FULL TOURNAMENT HEAD-TO-HEAD MATCHUP

Marc Leishman (-125) over Sergio Garcia

Leishman has twice in his career threatened to win at Augusta, finishing 4th in 2013 and beginning the weekend in the final pairing last year before slipping to 9th place in the end. Sergio, of course, won in 2017 in a playoff but it was never this major championship that most felt best suited for El Nino. Leishman ranks much higher in three key stats, Scrambling, Bogey Avoidance, and Greens in Regulation. He also took 4th at The Genesis Open with all four rounds in the 60’s back in February and he went to a playoff in The Open Championship at St. Andrew’s in 2015, eventually losing to Zach Johnson.

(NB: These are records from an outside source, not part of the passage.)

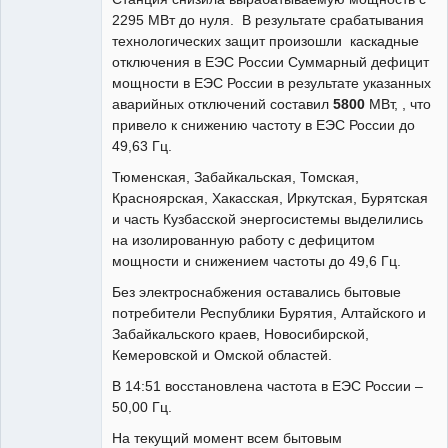
2295 МВт до нуля. В результате срабатывания
технологических защит произошли каскадные
отключения в ЕЭС России Суммарный дефицит
мощности в ЕЭС России в результате указанных
аварийных отключений составил
5800
МВт, , что
привело к снижению частоту в ЕЭС России до
49,63 Гц.
Тюменская, Забайкальская, Томская,
Красноярская, Хакасская, Иркутская, Бурятская
и часть Кузбасской энергосистемы выделились
на изолированную работу с дефицитом
мощности и снижением частоты до 49,6 Гц.
Без электроснабжения оставались бытовые
потребители Республики Бурятия, Алтайского и
Забайкальского краев, Новосибирской,
Кемеровской и Омской областей.
В 14:51 восстановлена частота в ЕЭС России –
50,00 Гц.
На текущий момент всем бытовым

I believe Leishman is a candidate to win The Masters this year and I cannot say the same for Garcia, who right now seems content to have just one green jacket.

MY PICKS TO WIN THE MASTERS

Jon Rahm (16/1)

Spaniard’s have a history of winners here at Augusta with Seve Ballesteros, Jose Maria Olazabal, and most recently, Sergio Garcia. Rahm took 27th in his debut at The Masters and followed that up with a 4th-place finish last year. His length off of the tee is a bonus but knows that it comes down to the short game and creativity. Playing a great deal with fellow Arizona State Sun Devil, Phil Mickelson, Rahm has been able to garner some of what it takes around this place with Lefty, another who has length off of the tee and a great short game. Rahm has six Top 10 finishes this season and has won all over the world, including experiencing tremendous success at last year’s Ryder Cup, where he beat Tiger Woods in singles. The major stage may be his next accomplishment. He’s 3rd on Tour in 1st Round Scoring Average, and getting off to a hot start is definitely part of The Masters equation.

Louis Oosthuizen (40/1)

South African’s have a nice track record at The Masters as well; Gary Player, Trevor Immelman, and Charl Schwartzel have all won it while it was Louis that lost in a playoff to Bubba Watson in 2012. Oosthuizen has never won in the U.S. but did bag a major championship at St. Andrew’s and arrives here this week in good form, after taking 2nd at The Valspar Championship and 5th at the WGC Match Play. He’s 36th on Tour in Ball Striking, is carrying a hot putter right now and is able to avoid bogeys as one of the best scramblers on Tour, ranking 23rd. He’s finished Top 30 at Augusta five times and has made the cut in five straight visits.

Marc Leishman (50/1)

I’ve already noted above, many of the reasons that I like the Australian this week but let’s dive a little deeper. He’s 19th on Tour in Strokes Gained: Approach, 26th in Par 5 Scoring, 15th in Bogey Avoidance, and 6th in Scrambling. Leishman also ranks 24th in Proximity to the Hole and accuracy in finding the right areas in which to land one’s ball on the greens at Augusta is paramount. Speaking of paramount, how about those 10-foot putts for par that win championships? Leishman is No. 1 on Tour putting from 10 feet.